Despite the tight time window, Belichick devised a whale of a plan to confound the Bills' great passing combo of Jim Kelly and Andre Reed. Using mostly a two-man front, something rarely seen in the days before nickel and dime alignments joined other techniques like the zone blitz in commonplace usage, the Giants devoted the back end of the defense to torturing Reed.

By the time the second half rolled around, Collins had punished Reed so severely that he lost all desire to go over the middle.

The gameplan caused the late Giants GM George Young to heap praise on Belichick and his staff.

"They came up with a plan they thought could get it done, and they had the conviction to stay with it and get it done," he said.

His unit's success turned him into a no-brainer pick for the Browns job two weeks later. At 38, he became the league's youngest head coach.

The Giants got stuck with the inept Ray Handley when Parcells abruptly stepped down in May.

Belichick's route to multiple Lombardi Trophies was more circuitous than Quinn's current journey to the big game.
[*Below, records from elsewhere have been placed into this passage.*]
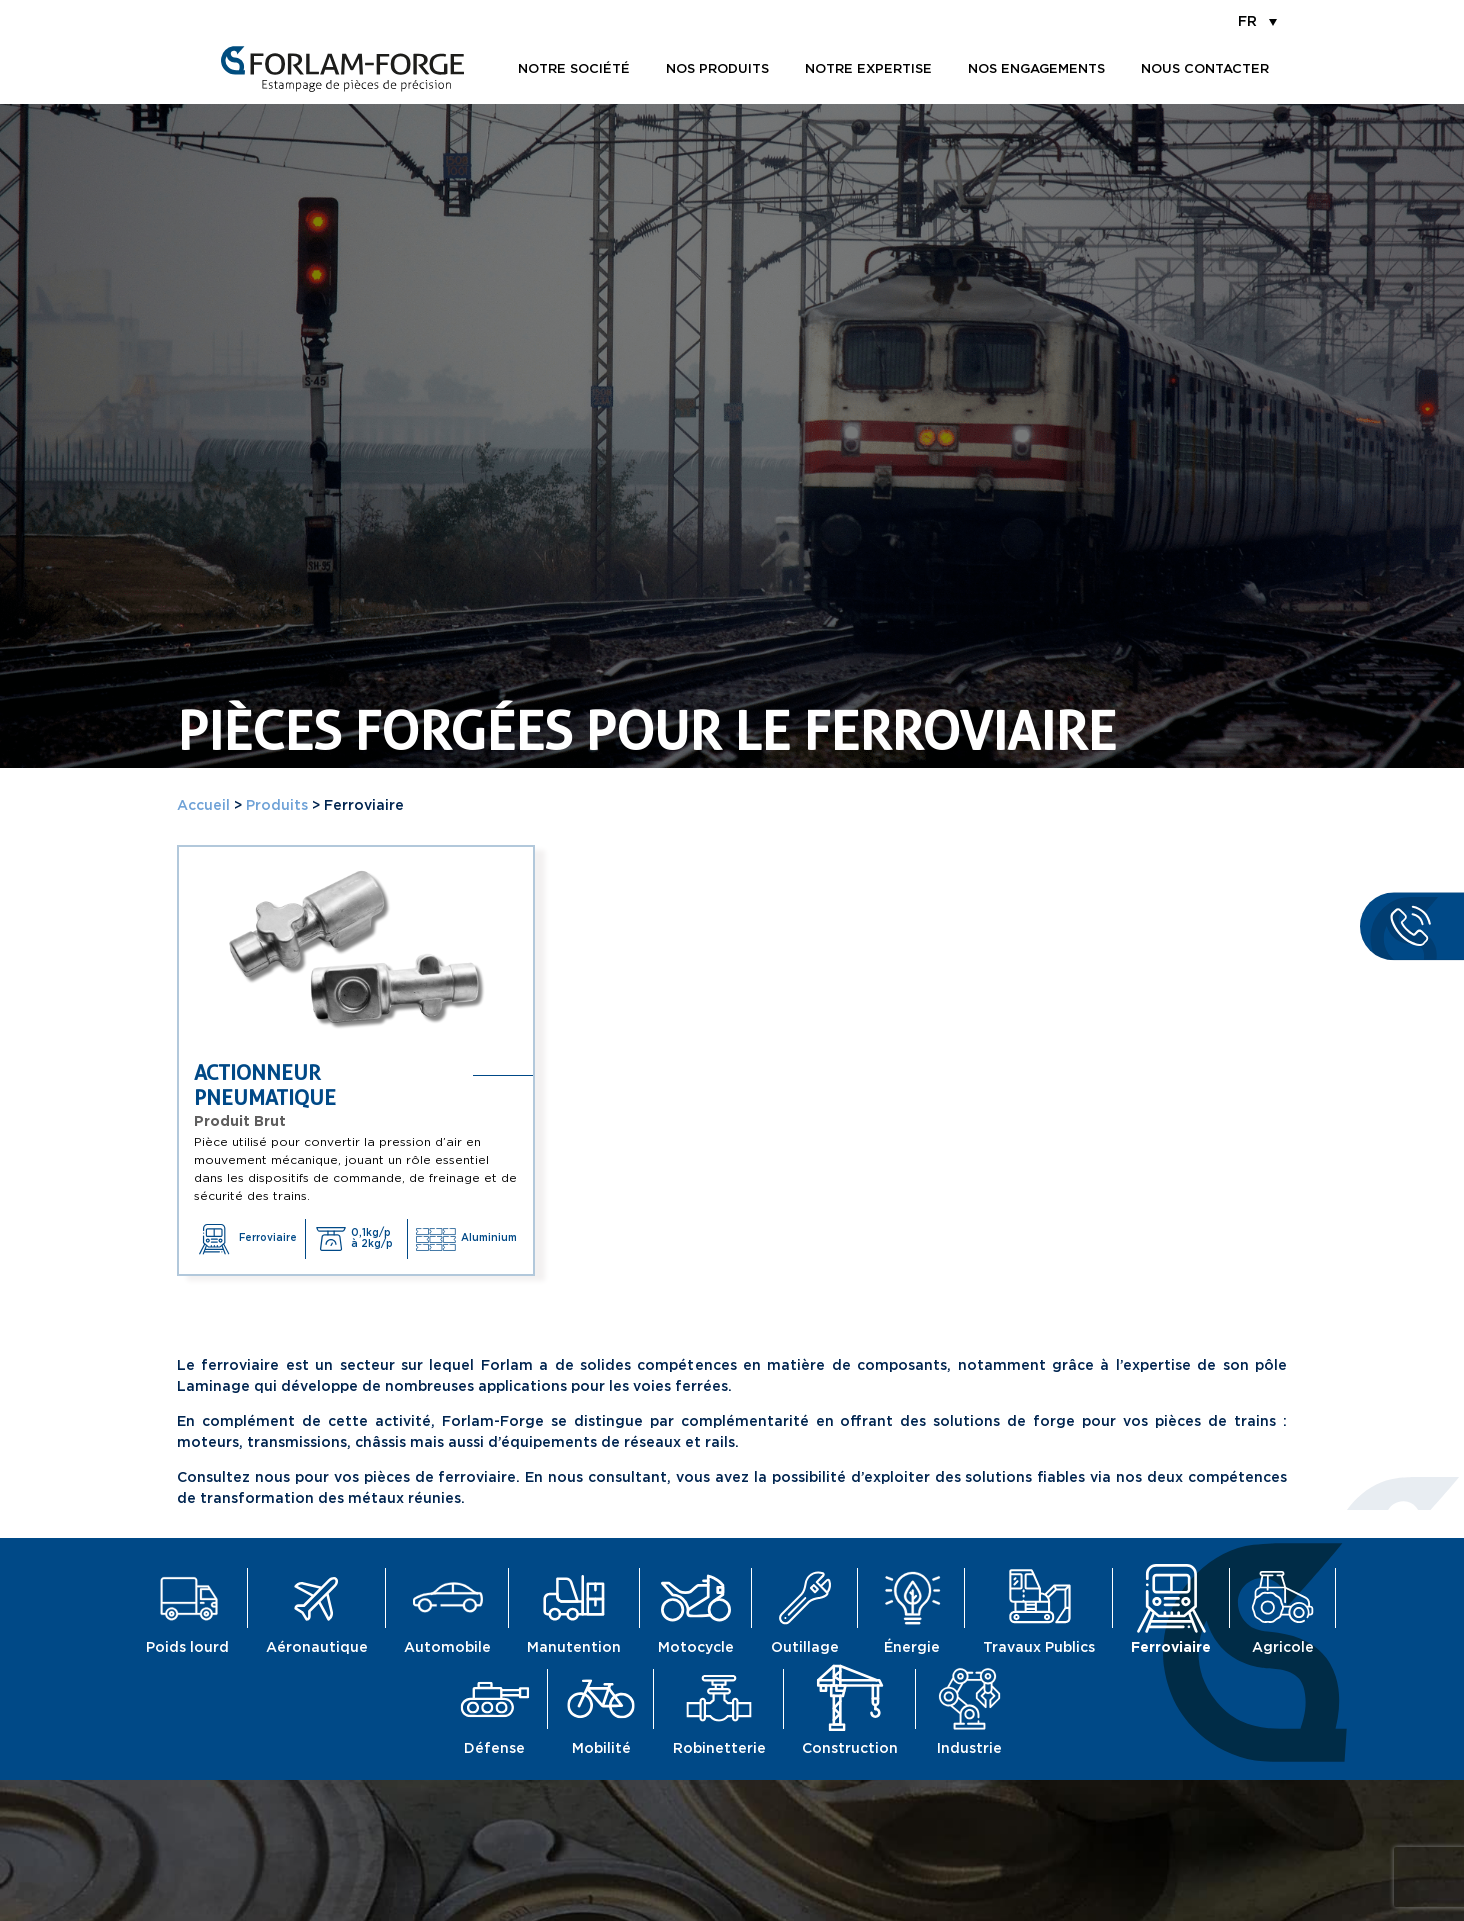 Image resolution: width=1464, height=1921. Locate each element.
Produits (277, 806)
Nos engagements (1036, 69)
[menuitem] (1257, 21)
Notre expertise (868, 69)
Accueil (203, 806)
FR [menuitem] (1247, 22)
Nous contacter (1205, 69)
There was Cleveland, and then back to assisting Parcells with the Pats and Jets before his final flight back to New England -- can anyone forget "I resign as HC of the NYJ?"

Whether indirect or direct, Canton-bound or just starting out, the matchup between these former defensive geniuses could contain enough defensive quirks to fill a book.

But Giants fans, at least, will remember that Belichick has done it a heck of a lot longer than Quinn.